**Prompt**: Look for the line with "Target: 'bladder'. Output" in the entries below, then extract that line and all lines after it exactly, with pictures left out.

Saved entries:

----

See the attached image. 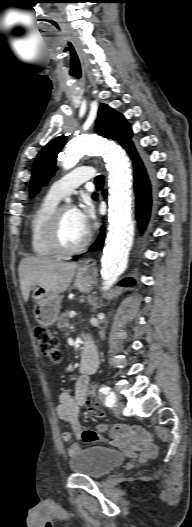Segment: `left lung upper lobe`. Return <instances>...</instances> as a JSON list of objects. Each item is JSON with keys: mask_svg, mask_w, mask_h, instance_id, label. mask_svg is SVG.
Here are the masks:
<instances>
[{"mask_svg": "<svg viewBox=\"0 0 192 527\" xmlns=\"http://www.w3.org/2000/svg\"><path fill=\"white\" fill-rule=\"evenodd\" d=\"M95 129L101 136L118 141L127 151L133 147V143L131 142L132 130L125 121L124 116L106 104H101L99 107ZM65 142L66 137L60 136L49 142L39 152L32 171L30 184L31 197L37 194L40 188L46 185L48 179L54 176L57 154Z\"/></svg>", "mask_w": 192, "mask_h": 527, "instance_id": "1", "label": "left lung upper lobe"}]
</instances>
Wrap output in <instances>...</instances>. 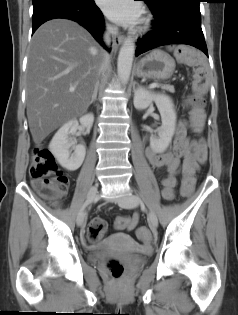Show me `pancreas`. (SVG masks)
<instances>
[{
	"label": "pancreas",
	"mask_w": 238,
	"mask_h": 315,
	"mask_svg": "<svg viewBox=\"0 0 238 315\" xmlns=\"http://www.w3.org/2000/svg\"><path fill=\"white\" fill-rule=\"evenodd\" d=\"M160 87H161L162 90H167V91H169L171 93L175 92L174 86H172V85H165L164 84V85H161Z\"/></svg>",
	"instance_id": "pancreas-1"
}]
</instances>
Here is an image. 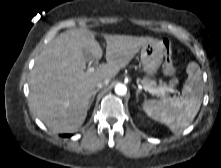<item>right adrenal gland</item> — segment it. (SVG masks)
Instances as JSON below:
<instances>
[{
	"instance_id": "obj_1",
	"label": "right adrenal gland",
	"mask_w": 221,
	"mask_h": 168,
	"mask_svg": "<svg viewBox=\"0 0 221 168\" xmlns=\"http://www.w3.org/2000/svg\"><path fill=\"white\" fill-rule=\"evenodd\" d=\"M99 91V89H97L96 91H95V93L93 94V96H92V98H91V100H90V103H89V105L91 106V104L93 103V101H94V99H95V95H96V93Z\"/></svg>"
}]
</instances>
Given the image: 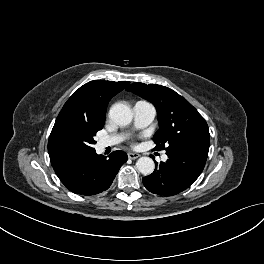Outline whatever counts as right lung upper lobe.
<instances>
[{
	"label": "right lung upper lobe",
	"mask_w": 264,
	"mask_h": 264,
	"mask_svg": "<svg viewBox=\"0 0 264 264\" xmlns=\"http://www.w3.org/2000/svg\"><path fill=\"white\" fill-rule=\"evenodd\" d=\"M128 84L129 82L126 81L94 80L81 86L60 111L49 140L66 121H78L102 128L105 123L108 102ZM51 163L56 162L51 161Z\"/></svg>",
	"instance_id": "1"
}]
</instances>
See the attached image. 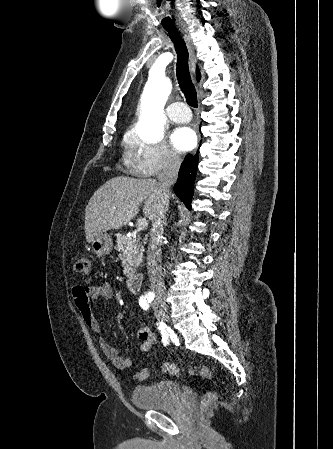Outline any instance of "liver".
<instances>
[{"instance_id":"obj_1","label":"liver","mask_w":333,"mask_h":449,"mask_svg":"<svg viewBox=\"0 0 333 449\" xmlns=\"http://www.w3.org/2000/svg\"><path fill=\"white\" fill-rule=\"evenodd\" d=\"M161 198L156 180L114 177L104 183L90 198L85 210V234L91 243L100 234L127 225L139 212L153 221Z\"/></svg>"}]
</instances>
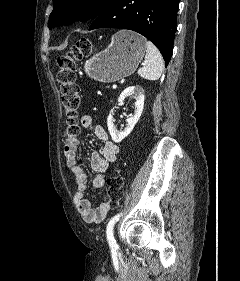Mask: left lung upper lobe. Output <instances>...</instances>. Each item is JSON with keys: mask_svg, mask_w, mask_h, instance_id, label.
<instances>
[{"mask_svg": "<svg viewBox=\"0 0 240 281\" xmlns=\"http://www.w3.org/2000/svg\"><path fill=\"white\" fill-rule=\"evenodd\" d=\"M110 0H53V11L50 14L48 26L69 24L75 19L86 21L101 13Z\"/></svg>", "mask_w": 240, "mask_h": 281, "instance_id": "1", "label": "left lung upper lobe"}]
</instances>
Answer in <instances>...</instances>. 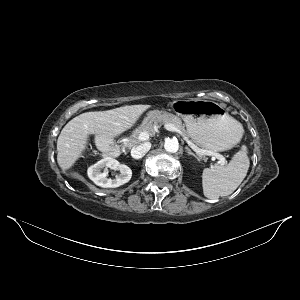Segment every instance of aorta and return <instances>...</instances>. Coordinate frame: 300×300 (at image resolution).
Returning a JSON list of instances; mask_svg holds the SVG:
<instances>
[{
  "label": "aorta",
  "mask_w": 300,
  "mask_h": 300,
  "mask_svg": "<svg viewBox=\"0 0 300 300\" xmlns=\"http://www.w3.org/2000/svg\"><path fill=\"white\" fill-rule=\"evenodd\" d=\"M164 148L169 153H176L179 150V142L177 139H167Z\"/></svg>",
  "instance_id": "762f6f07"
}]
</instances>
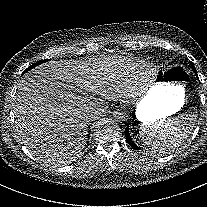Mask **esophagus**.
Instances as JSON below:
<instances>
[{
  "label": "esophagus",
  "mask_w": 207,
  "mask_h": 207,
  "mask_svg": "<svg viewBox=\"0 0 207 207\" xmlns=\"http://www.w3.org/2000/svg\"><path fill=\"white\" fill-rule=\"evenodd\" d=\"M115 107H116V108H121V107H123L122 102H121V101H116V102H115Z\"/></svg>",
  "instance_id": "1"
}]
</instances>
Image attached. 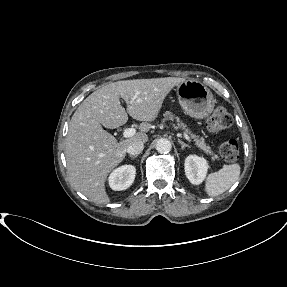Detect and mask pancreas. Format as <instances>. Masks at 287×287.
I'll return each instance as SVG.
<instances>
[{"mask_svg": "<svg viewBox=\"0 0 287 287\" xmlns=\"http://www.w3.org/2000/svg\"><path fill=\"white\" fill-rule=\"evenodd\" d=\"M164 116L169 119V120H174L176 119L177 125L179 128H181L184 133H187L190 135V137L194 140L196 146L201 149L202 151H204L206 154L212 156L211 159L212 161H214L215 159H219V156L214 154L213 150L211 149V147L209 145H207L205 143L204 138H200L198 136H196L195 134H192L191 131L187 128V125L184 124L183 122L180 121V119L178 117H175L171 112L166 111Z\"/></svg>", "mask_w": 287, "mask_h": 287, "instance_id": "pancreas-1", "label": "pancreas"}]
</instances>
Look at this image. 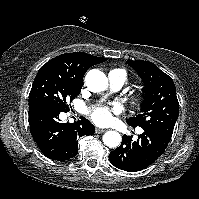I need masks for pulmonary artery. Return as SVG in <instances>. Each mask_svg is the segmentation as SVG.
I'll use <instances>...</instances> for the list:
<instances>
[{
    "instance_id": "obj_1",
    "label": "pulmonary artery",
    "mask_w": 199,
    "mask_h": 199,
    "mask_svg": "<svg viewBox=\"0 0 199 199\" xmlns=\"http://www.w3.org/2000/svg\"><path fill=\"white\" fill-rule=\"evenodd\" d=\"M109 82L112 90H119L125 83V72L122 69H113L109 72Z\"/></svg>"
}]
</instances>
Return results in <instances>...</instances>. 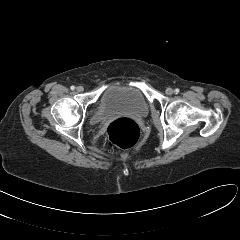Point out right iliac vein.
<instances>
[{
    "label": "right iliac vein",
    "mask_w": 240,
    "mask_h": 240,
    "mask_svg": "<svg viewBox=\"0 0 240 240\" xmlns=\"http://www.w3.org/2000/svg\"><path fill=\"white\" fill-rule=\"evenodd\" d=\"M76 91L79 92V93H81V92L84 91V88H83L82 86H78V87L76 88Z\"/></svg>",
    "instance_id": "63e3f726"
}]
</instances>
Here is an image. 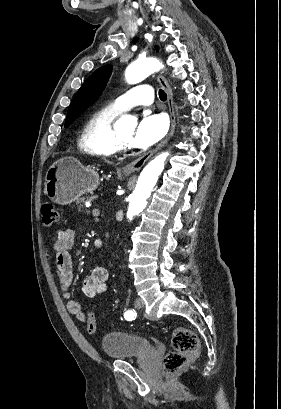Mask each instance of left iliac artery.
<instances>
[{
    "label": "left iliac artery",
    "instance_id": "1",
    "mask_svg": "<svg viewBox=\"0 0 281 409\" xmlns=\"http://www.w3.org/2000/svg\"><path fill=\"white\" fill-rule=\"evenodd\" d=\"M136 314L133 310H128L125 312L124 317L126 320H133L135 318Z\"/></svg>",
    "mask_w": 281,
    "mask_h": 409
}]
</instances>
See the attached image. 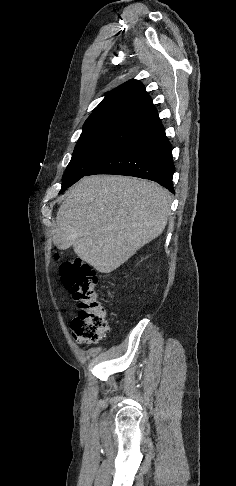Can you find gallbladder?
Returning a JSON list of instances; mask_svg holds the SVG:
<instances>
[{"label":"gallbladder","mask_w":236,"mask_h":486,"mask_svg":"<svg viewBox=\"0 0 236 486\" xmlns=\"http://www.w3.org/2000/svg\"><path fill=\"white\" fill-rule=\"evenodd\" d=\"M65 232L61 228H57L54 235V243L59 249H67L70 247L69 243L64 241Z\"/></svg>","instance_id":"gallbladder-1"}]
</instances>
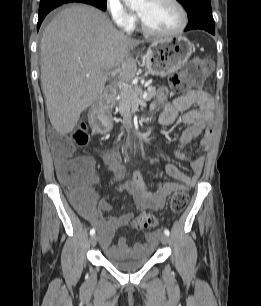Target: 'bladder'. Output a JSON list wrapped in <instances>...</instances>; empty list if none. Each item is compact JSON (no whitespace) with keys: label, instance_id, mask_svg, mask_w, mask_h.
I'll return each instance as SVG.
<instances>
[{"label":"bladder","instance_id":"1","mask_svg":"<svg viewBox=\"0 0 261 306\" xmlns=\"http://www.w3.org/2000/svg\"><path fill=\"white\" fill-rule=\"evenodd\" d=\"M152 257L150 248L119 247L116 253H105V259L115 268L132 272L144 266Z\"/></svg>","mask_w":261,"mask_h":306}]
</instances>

----

**Written answer**:
Target: 'bladder'. Output a JSON list wrapped in <instances>...</instances>; empty list if none. Each item is compact JSON (no whitespace) with keys: label, instance_id, mask_svg, mask_w, mask_h.
I'll return each instance as SVG.
<instances>
[{"label":"bladder","instance_id":"1","mask_svg":"<svg viewBox=\"0 0 261 306\" xmlns=\"http://www.w3.org/2000/svg\"><path fill=\"white\" fill-rule=\"evenodd\" d=\"M152 257L150 248L119 247L116 253H105V259L115 268L132 272L144 266Z\"/></svg>","mask_w":261,"mask_h":306}]
</instances>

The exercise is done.